Fox wanted American Highgone, and so it was days after it first appeared. On August 16, when viewers tuned in to see how Sarah was coping with Robbie's inevitable departure for college or how Allie was coping with her parents' divorce, they instead found reruns of Futurama, the silly and slight cartoon from Simpsons creator Matt Groening. For those who wanted to know what became of misunderstood troublemaker Morgan, beautiful recluse Anna, sensitive singer-songwriter Kaytee, openly gay Brad, and all the other lost, confused, scared, and lonely students at Highland Park High School, it was disappointing, if not a little devastating, judging by the postings on the show's Web site.
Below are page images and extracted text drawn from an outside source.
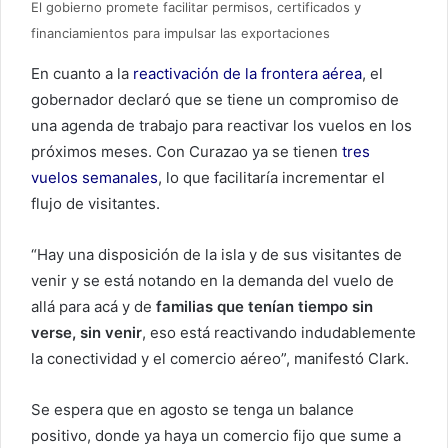
El gobierno promete facilitar permisos, certificados y
financiamientos para impulsar las exportaciones
En cuanto a la
reactivación de la frontera aérea
, el
gobernador declaró que se tiene un compromiso de
una agenda de trabajo para reactivar los vuelos en los
próximos meses. Con Curazao ya se tienen
tres
vuelos semanales
, lo que facilitaría incrementar el
flujo de visitantes.
“Hay una disposición de la isla y de sus visitantes de
venir y se está notando en la demanda del vuelo de
allá para acá y de
familias que tenían tiempo sin
verse, sin venir
, eso está reactivando indudablemente
la conectividad y el comercio aéreo”, manifestó Clark.
Se espera que en agosto se tenga un balance
positivo, donde ya haya un comercio fijo que sume a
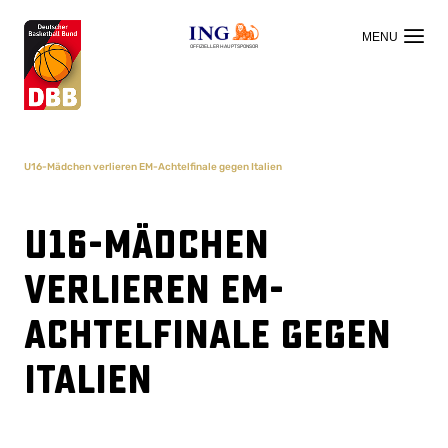
OFFIZIELLER HAUPTSPONSOR
U16-Mädchen verlieren EM-Achtelfinale gegen Italien
U16-Mädchen
verlieren EM-
Achtelfinale gegen
Italien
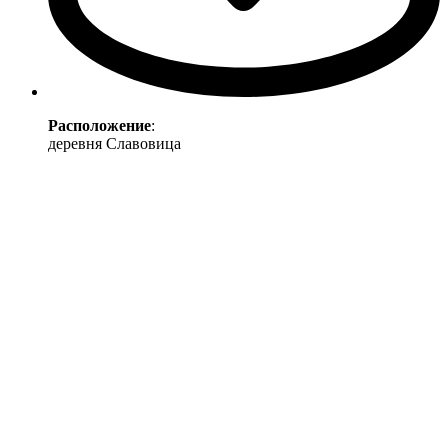
Расположение
:
деревня Славовица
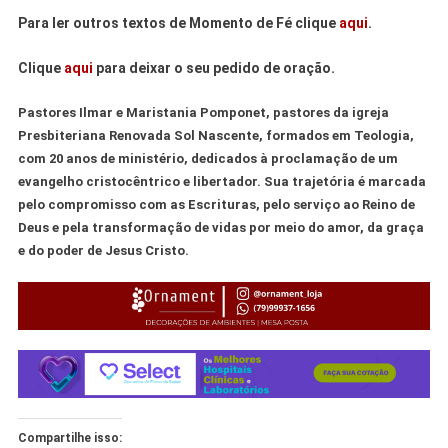
Para ler outros textos de Momento de Fé clique
aqui
.
Clique
aqui
para deixar o seu pedido de oração.
Pastores Ilmar e Maristania Pomponet, pastores da igreja
Presbiteriana Renovada Sol Nascente, formados em Teologia,
com 20 anos de ministério, dedicados à proclamação de um
evangelho cristocêntrico e libertador. Sua trajetória é marcada
pelo compromisso com as Escrituras, pelo serviço ao Reino de
Deus e pela transformação de vidas por meio do amor, da graça
e do poder de Jesus Cristo.
Compartilhe isso:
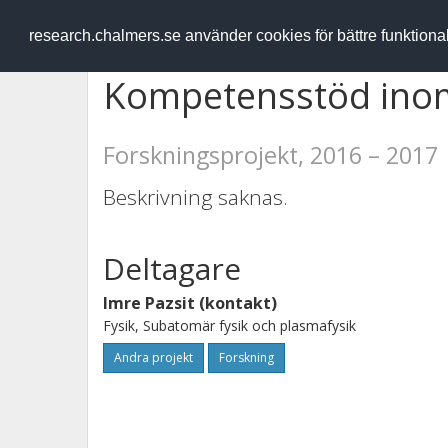
RESEARCH
.chalmers.se
research.chalmers.se använder cookies för bättre funktion
Kompetensstöd inom 
Forskningsprojekt, 2016 – 2017
Beskrivning saknas.
Deltagare
Imre Pazsit (kontakt)
Fysik, Subatomär fysik och plasmafysik
Andra projekt
Forskning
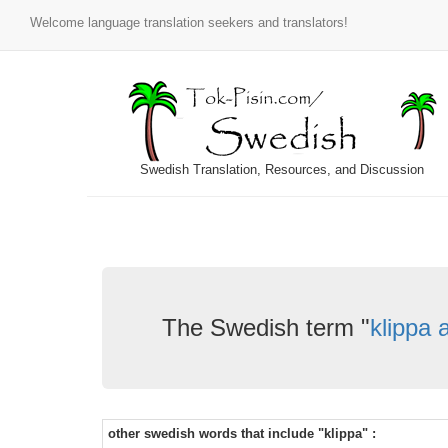
Welcome language translation seekers and translators!
Swedish Translation, Resources, and Discussion
The Swedish term "
klippa 
other swedish words that include "klippa" :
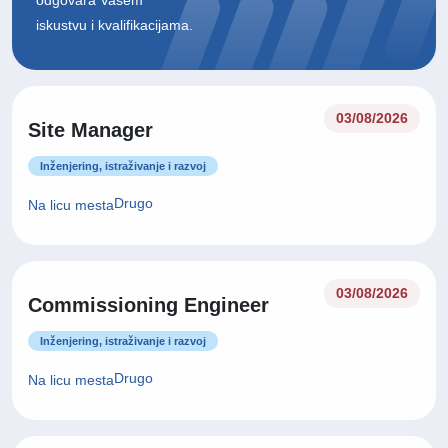
ćemo kontaktirati kada
Prijavite se u bazu kandidata
se otvori prilika koja
odgovara Vašem
iskustvu i kvalifikacijama.
03/08/2026
Site Manager
Inženjering, istraživanje i razvoj
Drugo
Na licu mesta
03/08/2026
Commissioning Engineer
Inženjering, istraživanje i razvoj
Drugo
Na licu mesta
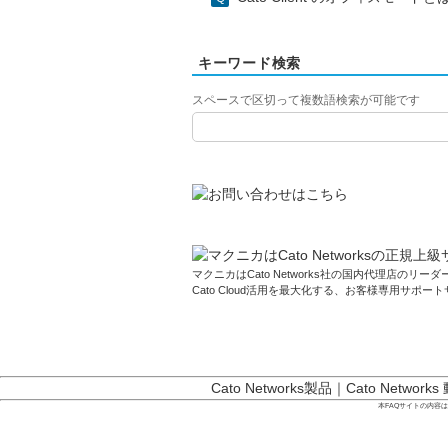
キーワード検索
スペースで区切って複数語検索が可能です
マクニカはCato Networks社の国内代理店のリーダー
Cato Cloud活用を最大化する、お客様専用サポー
Cato Networks製品
｜
Cato Networks
本FAQサイトの内容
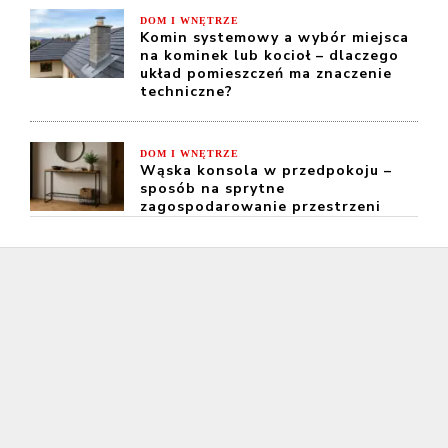
DOM I WNĘTRZE
Komin systemowy a wybór miejsca
na kominek lub kocioł – dlaczego
układ pomieszczeń ma znaczenie
techniczne?
DOM I WNĘTRZE
Wąska konsola w przedpokoju –
sposób na sprytne
zagospodarowanie przestrzeni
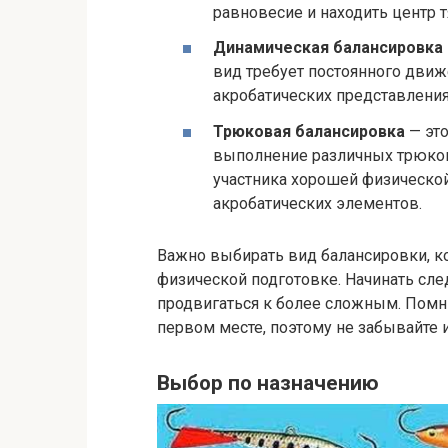
равновесие и находить центр т
Динамическая балансировка
вид требует постоянного движ
акробатических представления
Трюковая балансировка
— это
выполнение различных трюков 
участника хорошей физическо
акробатических элементов.
Важно выбирать вид балансировки, к
физической подготовке. Начинать сле
продвигаться к более сложным. Помни
первом месте, поэтому не забывайте 
Выбор по назначению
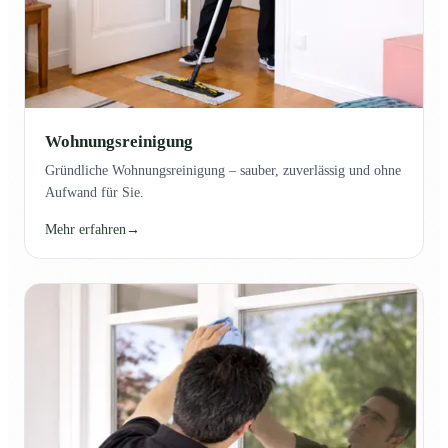
Wohnungsreinigung
Gründliche Wohnungsreinigung – sauber, zuverlässig und ohne
Aufwand für Sie.
Mehr erfahren
→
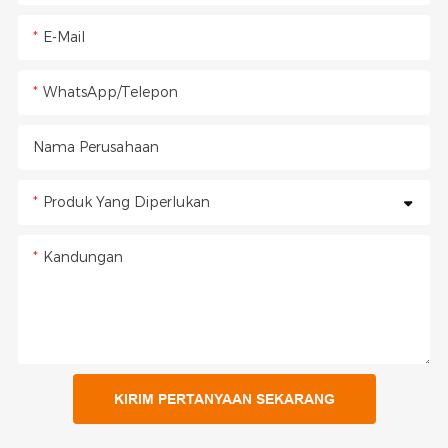
E-Mail
WhatsApp/Telepon
Nama Perusahaan
Produk Yang Diperlukan
Kandungan
KIRIM PERTANYAAN SEKARANG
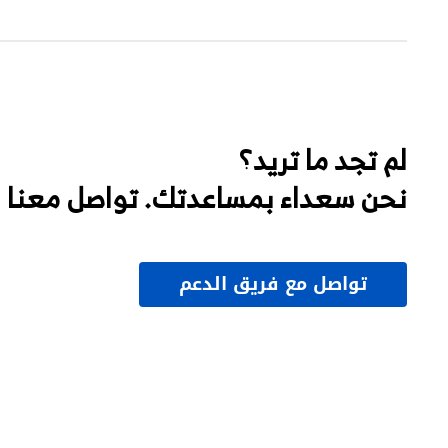
لم تجد ما تريد؟
نحن سعداء بمساعدتك. تواصل معنا
تواصل مع فريق الدعم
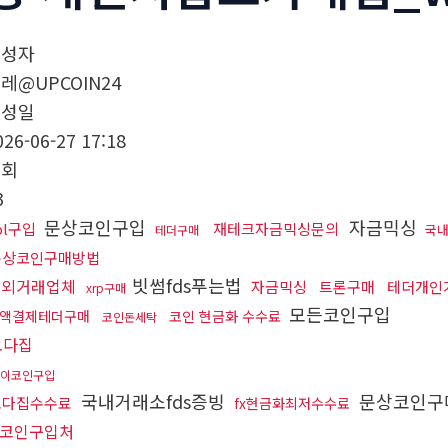
작성자
레@UPCOIN24
작성일
026-06-27 17:18
조회
3
문상코인구입
자금믹싱
ol구입
재테크자금믹싱문의
국내
테더구매
문상코인구매방법
빗썸fds푸는법
장외거래업체
자금믹싱
트론구매
테더개인
xrp구매
모든코인구입
액결제테더구매
코인 현금화 수수료
코인돈세탁
오다집
이코인구입
국내거래소fds증빙
문상코인구
오다집수수료
fx현금화최저수수료
코인구입처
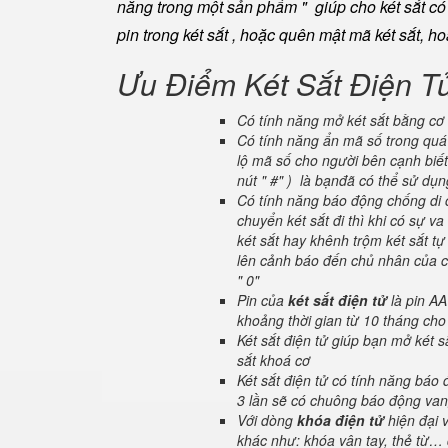
năng trong một sản phẩm " giúp cho két sắt có đ
pin trong két sắt , hoặc quên mật mã két sắt, h
Ưu Điểm Két Sắt Điện T
Có tính năng mở két sắt bằng cơ 
Có tính năng ẩn mã số trong quá 
lộ mã số cho người bên cạnh biết
nút " #" ) là bạnđã có thể sử dụ
Có tính năng báo động chống di c
chuyển két sắt đi thì khi có sự 
két sắt hay khênh trộm két sắt tự
lên cảnh báo đến chủ nhân của ch
" 0"
Pin của
két sắt điện tử
là pin AA
khoảng thời gian từ 10 tháng cho
Két sắt điện tử giúp bạn mở két
sắt khoá cơ
Két sắt điện tử có tính năng báo
3 lần sẽ có chuông báo động van
Với dòng
khóa điện tử
hiện đại 
khác như: khóa vân tay, thẻ từ… 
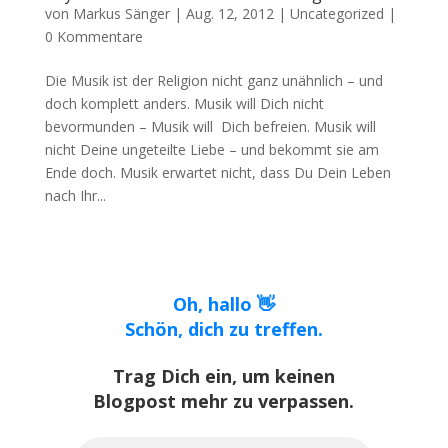
von
Markus Sänger
|
Aug. 12, 2012
|
Uncategorized
|
0 Kommentare
Die Musik ist der Religion nicht ganz unähnlich – und
doch komplett anders. Musik will Dich nicht
bevormunden – Musik will Dich befreien. Musik will
nicht Deine ungeteilte Liebe – und bekommt sie am
Ende doch. Musik erwartet nicht, dass Du Dein Leben
nach Ihr...
Oh, hallo 👋
Schön, dich zu treffen.
Trag Dich ein, um keinen
Blogpost mehr zu verpassen.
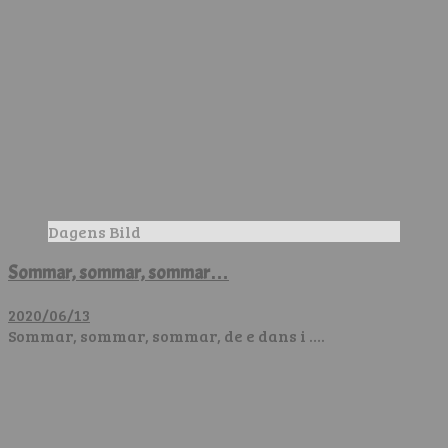
Dagens Bild
Sommar, sommar, sommar…
2020/06/13
Sommar, sommar, sommar, de e dans i ….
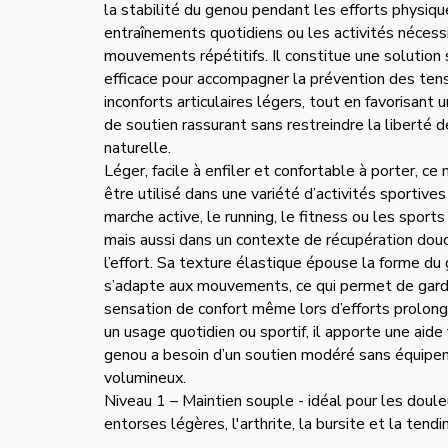
la stabilité du genou pendant les efforts physiqu
entraînements quotidiens ou les activités nécess
mouvements répétitifs. Il constitue une solution
efficace pour accompagner la prévention des ten
inconforts articulaires légers, tout en favorisant 
de soutien rassurant sans restreindre la libert
naturelle.
Léger, facile à enfiler et confortable à porter, c
être utilisé dans une variété d’activités sportiv
marche active, le running, le fitness ou les sports 
mais aussi dans un contexte de récupération dou
l’effort. Sa texture élastique épouse la forme du
s’adapte aux mouvements, ce qui permet de gard
sensation de confort même lors d’efforts prolon
un usage quotidien ou sportif, il apporte une aide 
genou a besoin d’un soutien modéré sans équip
volumineux.
Niveau 1 – Maintien souple - idéal pour les doule
entorses légères, l'arthrite, la bursite et la tendi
But it was business as usual at a network that has seen its viewership decrease by 16 percent over the last year. According to an August 7 story in Business Week, Fox has lost "a chunk" of the 18-to-49-year-old demographic advertisers desire; it was, says the magazine, "one of the largest single-year declines recently among the major networks." Fox has been quick to kill its stragglers: The network abruptly pulled the plug on Action, X-Files creator Chris Carter's Harsh Realm,and the summer series Opposite Sex long before those shows had run out of episodes to air. American High was just the latest corpse to get thrown off the sinking ship.
"Look, there are networks that support their work, that support the work of the people they invest time and energy in, and then there are other networks where everybody is operating in a culture of panic," Cutler says, his voice full of frustration and betrayal. "Unfortunately, our show was on a network that was going through an administrative transformation. There were three people in charge of the network in the course of our producing this TV show, and that was only a year. You gotta talk to Gail Berman. I believed her when she told me she loved the show, but you gotta ask her why she decided not to air it anymore. It's almost like they designed it like they'd have an excuse to take it off the air."
The Gail Berman to whom Cutler refers is Fox Broadcasting Company's new president of entertainment, but since she didn't return calls for this story, there is no way to ask her how she felt about American High or why she canned it a mere two weeks into its run. There's really no need, because television is a business that makes sense only to the people who live inside the small, brain-dead box. Such mundane concepts as logic and reason don't exist in the TV industry. How, after all, does one explain why Fox hyped American High weeks before its release, only to dump it in what Cutler calls "the world's shittiest time slot" (it aired opposite CBS's Big Brother, which had as its lead-in Survivor)? And how else to explain the fact that Fox Broadcasting Company's parent company, Twentieth Century Fox Television, is actually paying for the completion of the nine unaired episodes, which eventually will land on an entirely different network? The network simply exists to distribute product, and the people who run it couldn't care less if it's actually any good. Hence, Family Guy.
"Five million people tuned in every night American High was on the air, and more would have come to it," says Cutler, best known for producing the inside-the-Clinton-campaign documentary The War Room. "I think it's terrible for them, and needless to say, it's frustrating for the filmmakers. We want our work out there. That's frustrating, and Fox can't figure out why viewers are not loyal to their network. One of the reasons is the shows that get ratings on Fox are the kind of shows people watch like a car wreck. Why isn't anybody loyal to a car wreck? Well, you stare at the damned thing and you can't take your eyes off it, but you can't wait to get as far the hell away from it as possible as soon as you can. That's the Fox network right there, and that's the situation they're in. It must be frustrating for them."